504 F2d 394 United States v. Nazien
504 F.2d 394
UNITED STATES of America, Plaintiff-Appellee,
Lamartine NAZIEN, Lelio Saintil and Reynald Morelus,
United States Court of Appeals, Fifth Circuit.
Nov. 18, 1974, Certiorari Denied March 3, 1975, See 95 S.Ct.
Jack H. Cohen, Miami, Fla. (Court-appointed), for Nazien, Saintil, and Morelus.
Robert W. Rust, U.S. Atty., Robert C. Byrne, Charles O. Farrar, Jr., Asst. U.S. Attys., Miami, Fla., for plaintiff-appellee.
Before WISDOM and BELL, Circuit Judges, and BREWSTER, District Judge.
BELL, Circuit Judge:
The sole assignment of error in this marijuana possession with intent to distribute case, 21 U.S.C.A. 841(a)(1), is that the evidence was insufficient to warrant the convictions.
Appellants rely on the case of Vick v. United States, 5 Cir., 1954,216 F.2d 228. There we held that the presence near an illegal distillery of one who could have been a hunter (in possession of a shotgun), coupled with flight, without more, was insufficient to warrant conviction. We stated that to sustain conviction in a circumstantial evidence case, the inferences reasonably to be drawn from the evidence must not only be consistent with the guilt of the accused but inconsistent with every reasonable hypothesis of innocence.
In Surrett v. United States, 5 Cir., 1970, 421 F.2d 403, we reconciled Vick and its progeny with Holland v. United States, 1954, 348 U.S. 121, 139, 75 S.Ct. 127, 99 L.Ed. 150, and held that 'the test is not whether the evidence is inconsistent with the hypothesis of innocence but rather whether reasonable minds could so conclude', citing Wright, 2 Federal Practice and Procedure, P467, pp. 258-59 (1969). Then in United States v. Black, 5 Cir., 1974, 497 F.2d 1039, 1041, we added that whether the evidence be direct or circumstantial, the matter of the defendant's guilt is for the jury unless the court concludes that the jury must necessarily have had a reasonable doubt as to the inconsistency. See also United States v. Hill, 5 Cir., 1973, 481 F.2d 929, 931; United States v. Stephenson, 5 Cir., 1973, 474 F.2d 1353, 1355. We do not so conclude in this case.

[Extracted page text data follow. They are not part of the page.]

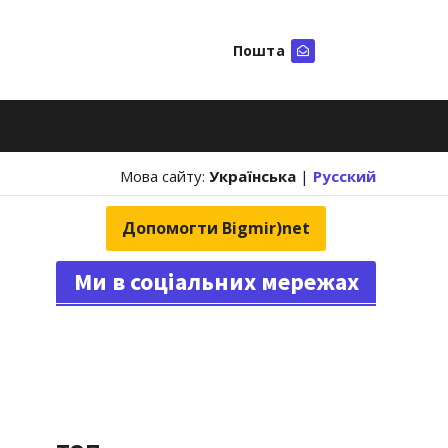
Пошта
Шукати
Мова сайту:
Українська
|
Русский
Допомогти Bigmir)net
Ми в соціальних мережах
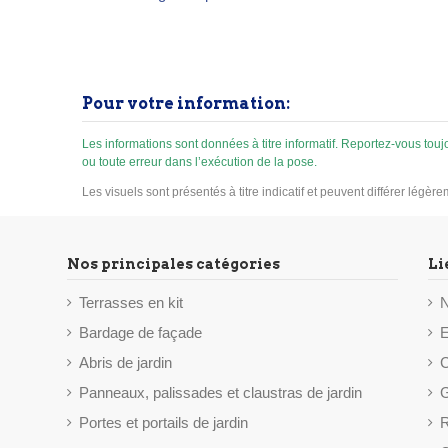
une aire de jeux. Construction
stable en poteaux 9 x 9 cm avec
un entraxe au sol d'env. 223 cm,
2 contre-fiches de renfort et une
traverse double appui pour
Pour votre information:
recevoir la poutre du portique.
Bois sapin du Nord traité
autoclave classe 4, certifié
Les informations sont données à titre informatif. Reportez-vous to
ou toute erreur dans l’exécution de la pose.
FSC®, arêtes...
Les visuels sont présentés à titre indicatif et peuvent différer légèr
Nos principales catégories
Li
Terrasses en kit
N
Bardage de façade
E
Abris de jardin
C
Panneaux, palissades et claustras de jardin
G
Portes et portails de jardin
R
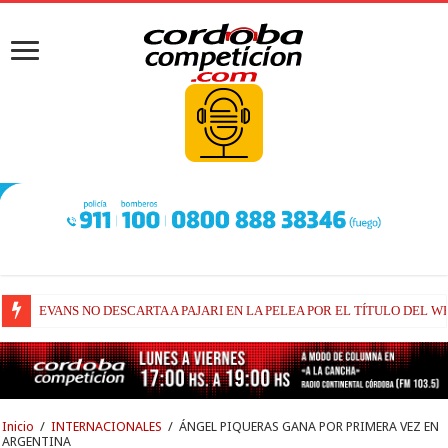
EVANS NO DESCARTA A PAJARI EN LA PELEA POR EL TÍTULO DEL W
Inicio
/
INTERNACIONALES
/
ÁNGEL PIQUERAS GANA POR PRIMERA VEZ EN
ARGENTINA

Customs officers on patrol in an automobile approached a ship at a dock on the Miami River at approximately 1:00 A.M. By driving without lights until the moment they reached the dock, they were able to surprise four men standing together three or four feet in front of a Chevrolet automobile parked 10 to 15 feet from the ship. The Chevrolet was headed toward the ship.
One of the men was holding a burlap bag which he dropped and simultaneously dove into the water between the ship and the dock. This man was never apprehended. The other three men, the appellants here, started to run and were apprehended in the vicinity. One of the three, Morelus, broke away shortly after they were apprehended and was later found in an automobile owned by appellant Saintil, some 150 yards away from the ship. Another automobile owned by appellant Nazien was parked approximately 50 yards from the ship. These two vehicles plus the Chevrolet were the only vehicles in the vicinity of the ship. (The owner of the Chevrolet was not placed at the scene nor was he ever located.) The officers smelled the odor of marijuana amanating from the dropped bag and from the Chevrolet. One officer testified that there was another bag near the rear of the Chevrolet. Another officer saw two bags instead of one leaning against the rear of the vehicle. Eight burlap bags of marijuana were taken from the trunk of the Chevrolet and one from the rear seat.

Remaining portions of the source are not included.